Repository Configuration and Sizing

Last updated on 2016-11-15 04:27:32

Determine Daily Archive Quantity

Determine the quantity of data:

Legacy Data Size – Data initially archived when you setup and run ArchiveOne.
Daily Data Size – Amount of data archived daily.

For instance, if you intend to archive all data over six months old on a system that has been running for two years, then the Legacy Data Size is the size of all data over six months old, and the Daily Data Size is the average size of each days worth of data that is six months old – that is, the size of the data that was received six months ago minus the size of the data that has been deleted.

Note that it is impossible to determine the exact figures, however, you can make an estimate for sizing purposes, and adjust the amount later once you have been archiving for a while. You can also consider different Daily Data Sizes depending on whether the day being archived (six months ago) was a weekday or a weekend, if your business has differing levels of mail during the week.

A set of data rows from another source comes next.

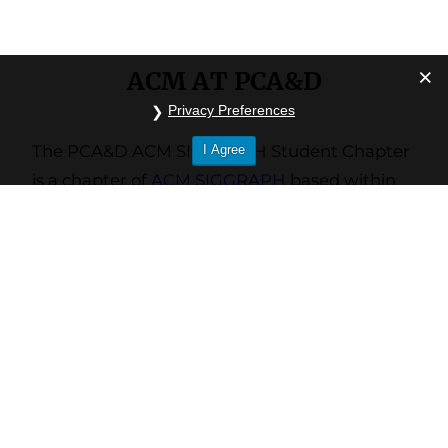
ACM AT PCA&D
Privacy Preferences
The PCA&D ACM SIGGRAPH Student Chapter
I Agree
is a chapter of
ACM SIGGRAPH
based within
the
Pennsylvania College of Art and Design
community.
Our chapter was founded in fall of 2016. Since
then, we’ve grown to roughly 40 members of
PCA&D undergraduates, faculty, and alumni.
The chapter is facilitated and maintained by
four student officers elected at the beginning
of every fall semester by the chapter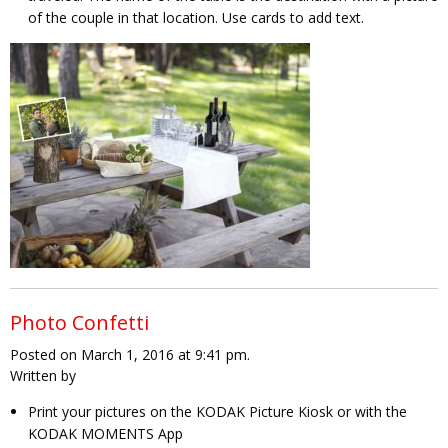
of the couple in that location. Use cards to add text.
Photo Confetti
Posted on March 1, 2016 at 9:41 pm.
Written by
Print your pictures on the KODAK Picture Kiosk or with the
KODAK MOMENTS App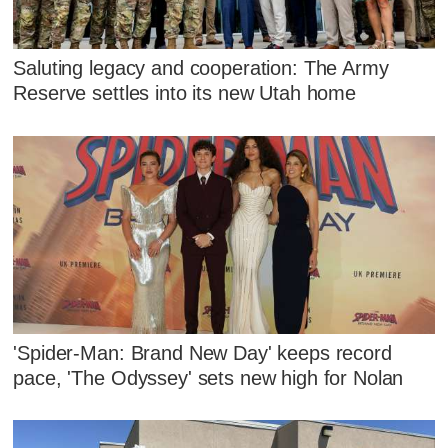
Saluting legacy and cooperation: The Army
Reserve settles into its new Utah home
'Spider-Man: Brand New Day' keeps record
pace, 'The Odyssey' sets new high for Nolan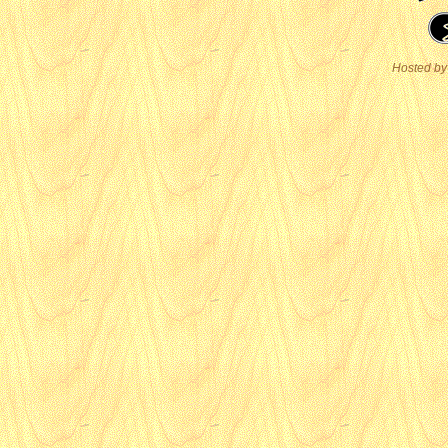
Hosted by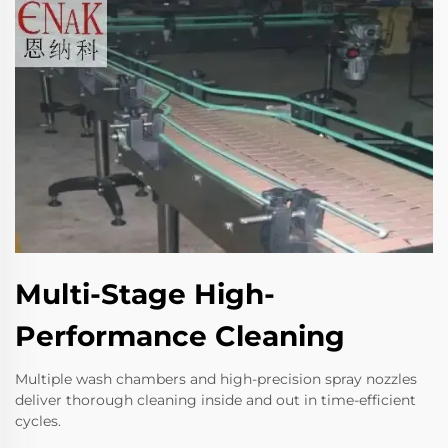
Multi-Stage High-
Performance Cleaning
Multiple wash chambers and high-precision spray nozzles
deliver thorough cleaning inside and out in time-efficient
cycles.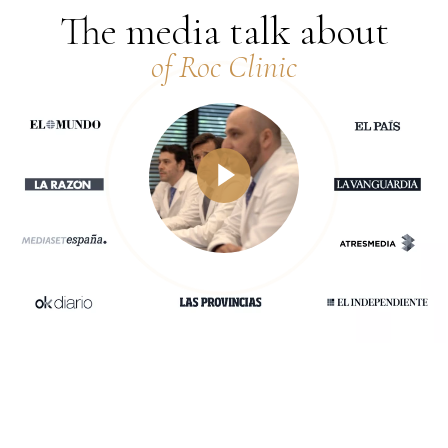
The media talk about
of Roc Clinic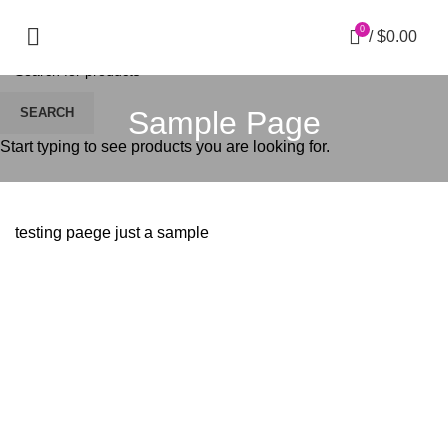
0
/
$
0.00
Sample Page
SEARCH
Start typing to see products you are looking for.
testing paege just a sample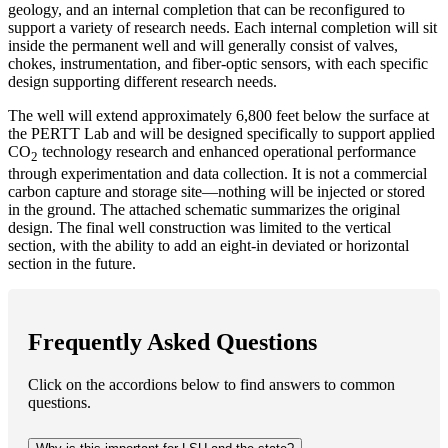
geology, and an internal completion that can be reconfigured to
support a variety of research needs. Each internal completion will sit
inside the permanent well and will generally consist of valves,
chokes, instrumentation, and fiber-optic sensors, with each specific
design supporting different research needs.
The well will extend approximately 6,800 feet below the surface at
the PERTT Lab and will be designed specifically to support applied
CO
technology research and enhanced operational performance
2
through experimentation and data collection. It is not a commercial
carbon capture and storage site—nothing will be injected or stored
in the ground. The attached schematic summarizes the original
design. The final well construction was limited to the vertical
section, with the ability to add an eight-in deviated or horizontal
section in the future.
Frequently Asked Questions
Click on the accordions below to find answers to common
questions.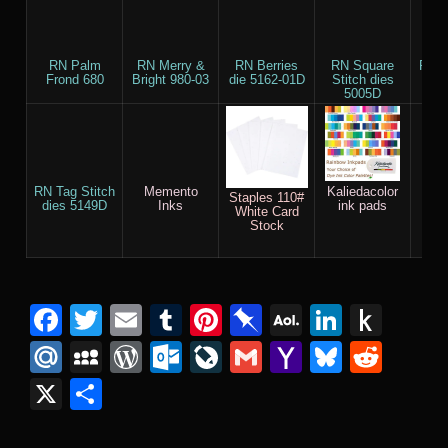
RN Palm
RN Merry &
RN Berries
RN Square
RN R
Frond 680
Bright 980-03
die 5162-01D
Stitch dies
Sti
5005D
5
RN Tag Stitch
Memento
Kaliedacolor
Cr
Staples 110#
dies 5149D
Inks
ink pads
Com
White Card
Ch
Stock
El
EF
Facebook
Twitter
Email
Tumblr
Pinterest
Pinboard
AOL
Linked
Pus
Mail
to
Mail.Ru
MySpace
WordPress
Outlook.com
LiveJournal
Gmail
Yahoo
Bluesk
Redd
Kind
Mail
X
Share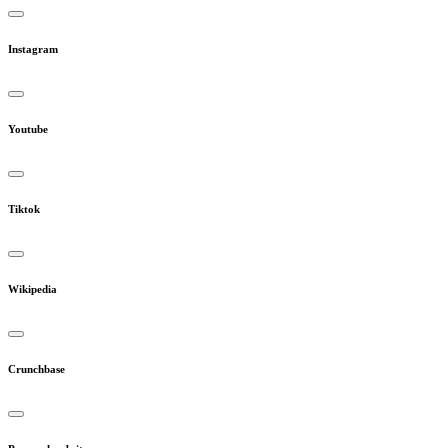
Instagram
Youtube
Tiktok
Wikipedia
Crunchbase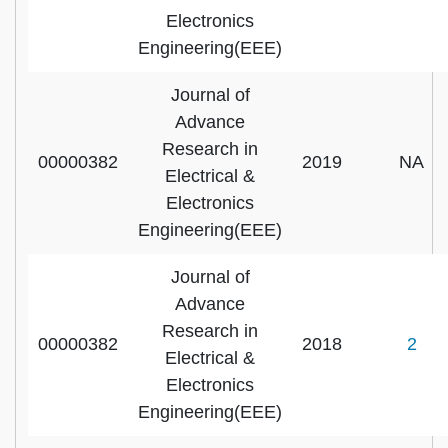
Electronics
Engineering(EEE)
Journal of
Advance
Research in
00000382
2019
NA
Electrical &
Electronics
Engineering(EEE)
Journal of
Advance
Research in
00000382
2018
2
Electrical &
Electronics
Engineering(EEE)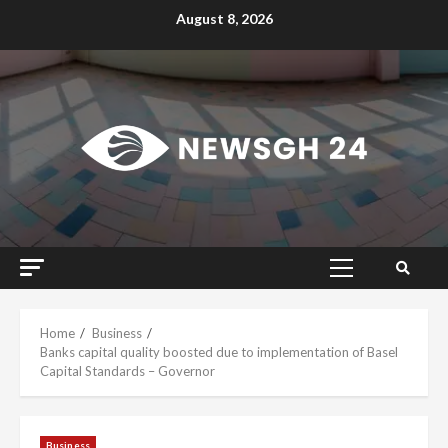
Skip
August 8, 2026
to
content
Primary
Menu
Home
Business
Banks capital quality boosted due to implementation of Basel
Capital Standards – Governor
Business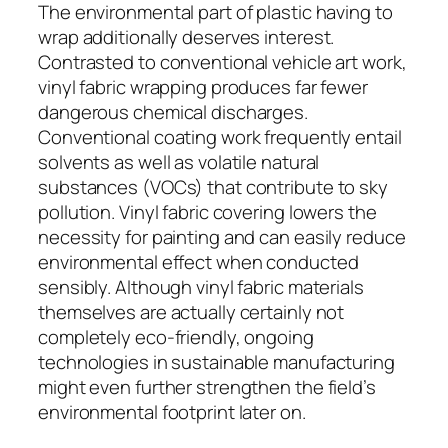
The environmental part of plastic having to
wrap additionally deserves interest.
Contrasted to conventional vehicle art work,
vinyl fabric wrapping produces far fewer
dangerous chemical discharges.
Conventional coating work frequently entail
solvents as well as volatile natural
substances (VOCs) that contribute to sky
pollution. Vinyl fabric covering lowers the
necessity for painting and can easily reduce
environmental effect when conducted
sensibly. Although vinyl fabric materials
themselves are actually certainly not
completely eco-friendly, ongoing
technologies in sustainable manufacturing
might even further strengthen the field’s
environmental footprint later on.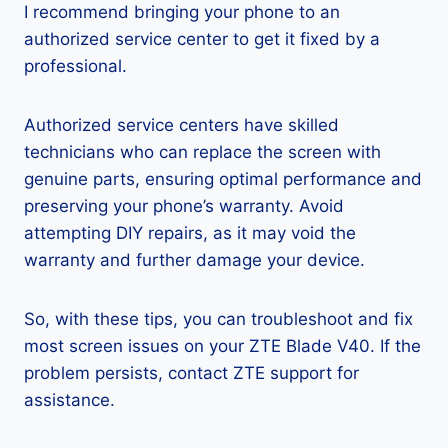
I recommend bringing your phone to an
authorized service center to get it fixed by a
professional.
Authorized service centers have skilled
technicians who can replace the screen with
genuine parts, ensuring optimal performance and
preserving your phone’s warranty. Avoid
attempting DIY repairs, as it may void the
warranty and further damage your device.
So, with these tips, you can troubleshoot and fix
most screen issues on your ZTE Blade V40. If the
problem persists, contact ZTE support for
assistance.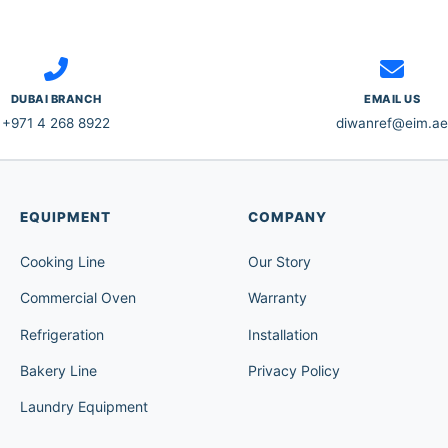
DUBAI BRANCH
EMAIL US
+971 4 268 8922
diwanref@eim.ae
EQUIPMENT
COMPANY
Cooking Line
Our Story
Commercial Oven
Warranty
Refrigeration
Installation
Bakery Line
Privacy Policy
Laundry Equipment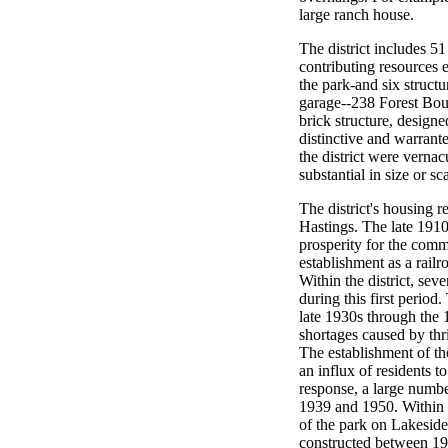
large ranch house.
The district includes 5
contributing resources e
the park-and six struct
garage--238 Forest Boul
brick structure, designe
distinctive and warrant
the district were vernac
substantial in size or s
The district's housing r
Hastings. The late 191
prosperity for the com
establishment as a railr
Within the district, se
during this first period
late 1930s through the 
shortages caused by thr
The establishment of t
an influx of residents 
response, a large numb
1939 and 1950. Within t
of the park on Lakeside
constructed between 1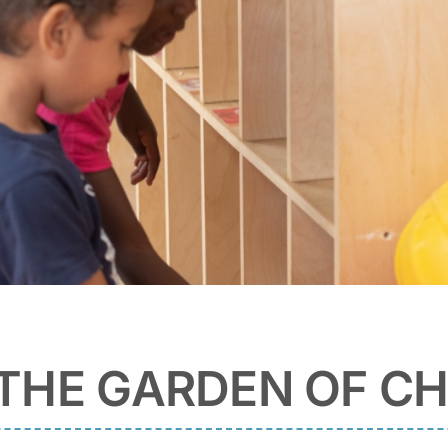
THE GARDEN OF CH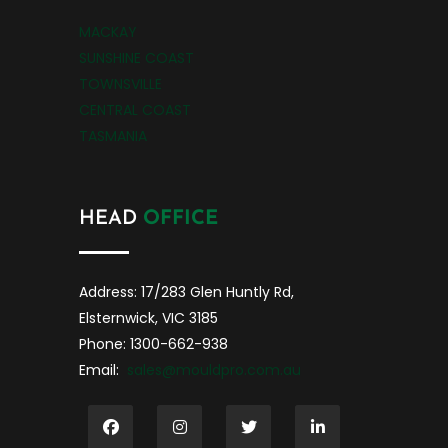
MACKAY
SUNSHINE COAST
TOWNSVILLE
CENTRAL COAST
TASMANIA
HEAD
OFFICE
Address: 17/283 Glen Huntly Rd,
Elsternwick, VIC 3185
Phone: 1300-662-938
Email:
sales@mouldpro.com.au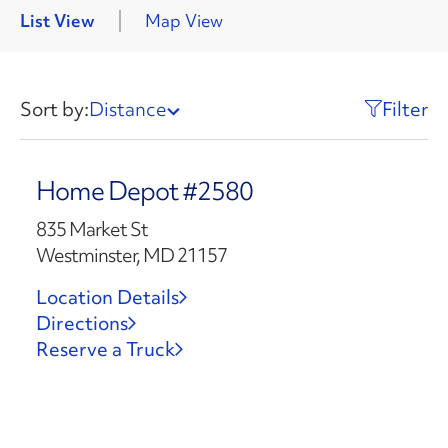
List View
Map View
Sort by:
Distance
Filter
Home Depot #2580
835 Market St
Westminster, MD 21157
Location Details
Directions
Reserve a Truck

If you have different user types, and you are planning on archiving them to different repositories, then do the sizing calculations separately for each repository.

Once you have estimated the Legacy Data Size and Daily Data Size, you can work out how much disk the ArchiveOne Service will need access to (either local hard drives or fast connected networked storage):

Filestore for long term storage of the index – Typically start at 25% of the Legacy Data Size and grow each day by 25% of the Daily Data Size, and can be spread over multiple hard disks. The filestore is called the Index Base Directory.
Directories in the Index Base Directory – Used for short term archive and index data preparation, which may take up to an additional 3Gb.

If you are using a third-party storage manager:

Filestore for short term storage of archive files retrieved from the storage manager. This can be configured, but is typically around 1Gb. This is called the Archive Cache Directory.

If you are not using a third-party storage manager:

Filestore for long term storage of the archive. This typically starts at 50% of the Legacy Data Size and grows daily by 50% of the Daily Data Size, and can be spread over multiple hard disks. The filestore is called the Archive Base Directory.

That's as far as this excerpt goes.